Unauthorized USB HID Device Connections

Monitor endpoints for the connection of new or unexpected USB Human Interface Devices (HID), such as keyboards or mice, that were not previously associated with the system.

Hardware-based remote access devices, including IP-KVM platforms, commonly emulate standard USB HID peripherals in order to inject keyboard and mouse input into a host system. When connected, the operating system enumerates these devices as generic keyboards or mice and loads standard HID drivers, allowing input to be delivered without specialized software.

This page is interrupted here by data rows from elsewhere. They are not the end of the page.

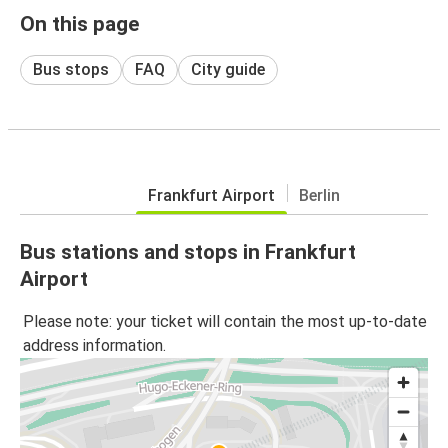
On this page
Bus stops
FAQ
City guide
Frankfurt Airport
Berlin
Bus stations and stops in Frankfurt
Airport
Please note: your ticket will contain the most up-to-date
address information.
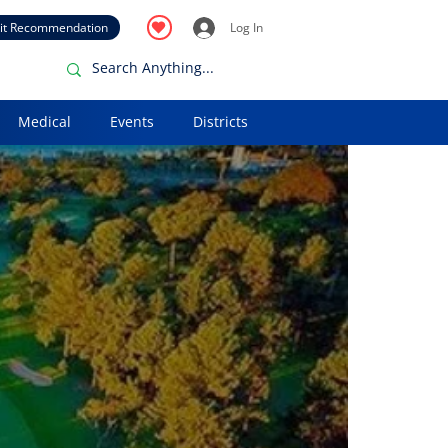
it Recommendation
Log In
Medical
Events
Districts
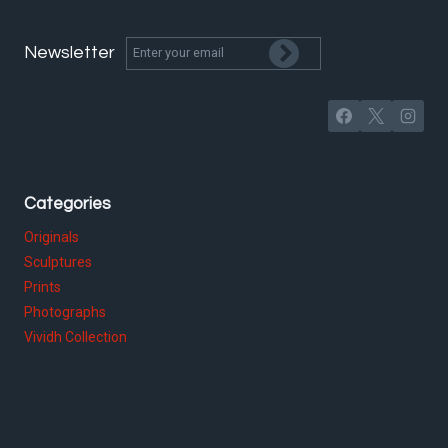
Newsletter
Categories
Originals
Sculptures
Prints
Photographs
Vividh Collection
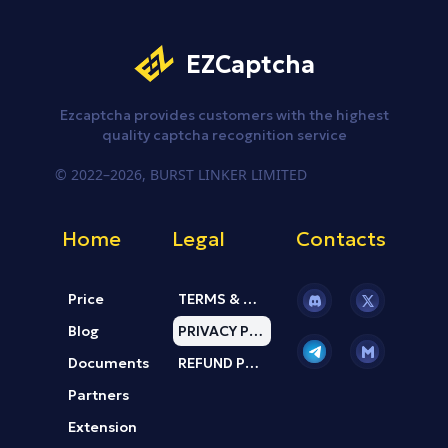
EZCaptcha
Ezcaptcha provides customers
with the highest
quality captcha
recognition service
© 2022–2026, BURST LINKER LIMITED
Home
Legal
Contacts
Price
TERMS & CONDITION
Current page:
Blog
PRIVACY POLICY
Documents
REFUND POLICY
Partners
Extension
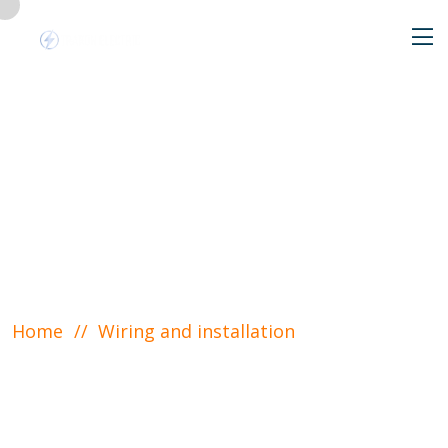
Wiring and
installation
Home
Wiring and installation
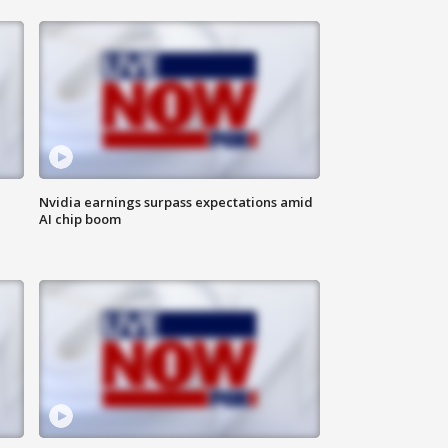
Nvidia earnings surpass expectations amid
AI chip boom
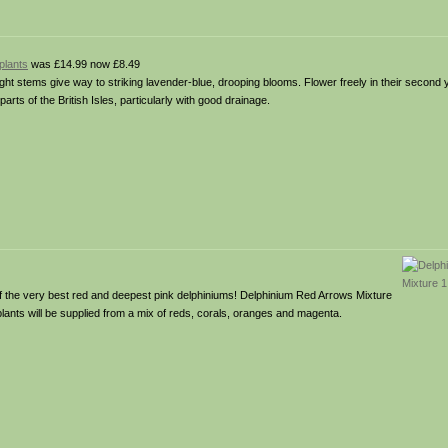
plants
was £14.99 now £8.49
ght stems give way to striking lavender-blue, drooping blooms. Flower freely in their second y
rts of the British Isles, particularly with good drainage.
of the very best red and deepest pink delphiniums! Delphinium Red Arrows Mixture
plants will be supplied from a mix of reds, corals, oranges and magenta.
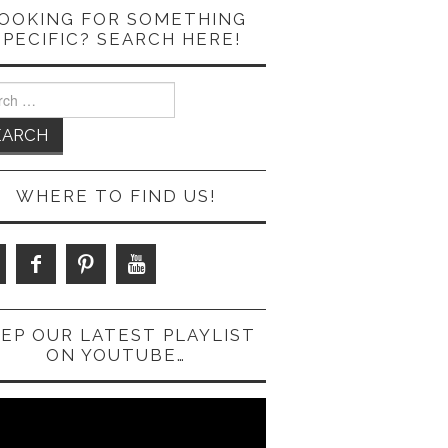
OOKING FOR SOMETHING
SPECIFIC? SEARCH HERE!
ch
WHERE TO FIND US!
EP OUR LATEST PLAYLIST
ON YOUTUBE…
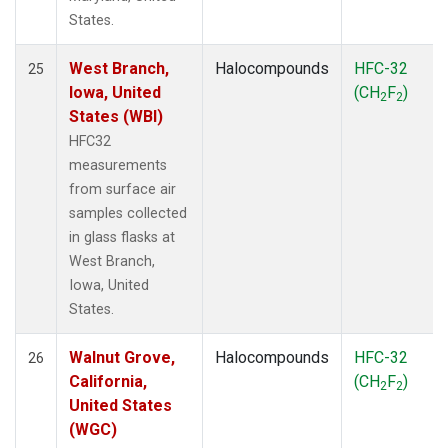
States.
West Branch,
Halocompounds
HFC-32
25
Iowa, United
(CH
F
)
2
2
States (WBI)
HFC32
measurements
from surface air
samples collected
in glass flasks at
West Branch,
Iowa, United
States.
Walnut Grove,
Halocompounds
HFC-32
26
California,
(CH
F
)
2
2
United States
(WGC)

The appearance of additional or previously unseen HID devices (particularly on systems where peripherals rarely change) may indicate the installation of hardware capable of injecting input or maintaining covert remote interaction with the endpoint.

Detection Methods

• Collect USB device connection telemetry from endpoint detection and response (EDR) platforms, operating system logs, or device monitoring tools.
• Alert on the connection of new HID-class devices, particularly generic USB keyboards or mice that were not previously associated with the endpoint.
• Investigate situations where multiple keyboard or mouse devices are enumerated simultaneously on a workstation.
• Review HID device connections occurring outside normal working hours or during periods when no authorized individual is expected to interact with the system.
• Record and analyze device metadata including vendor ID (VID), product ID (PID), device class identifiers, and descriptor strings to identify previously unseen peripherals.
• Compare newly detected HID devices against approved peripheral inventories or known hardware baselines where such inventories exist.

Prioritize investigation on systems where peripheral configurations are expected to remain static, such as corporate laptops, developer workstations, or systems operating in controlled environments.

Investigative Notes

Hardware-based remote access devices frequently identify themselves as generic HID peripherals, making them difficult to distinguish from legitimate input devices through simple enumeration alone.

Investigators should review the timing and context of device connection events, including whether the subject was physically present at the system when the device was attached. Correlating HID connection timestamps with physical access logs, workstation location, or building entry records may help determine whether the device connection was authorized.

Unexpected HID device connections on sensitive or high-value systems may indicate the presence of hardware designed to inject commands or enable covert remote interaction with the endpoint.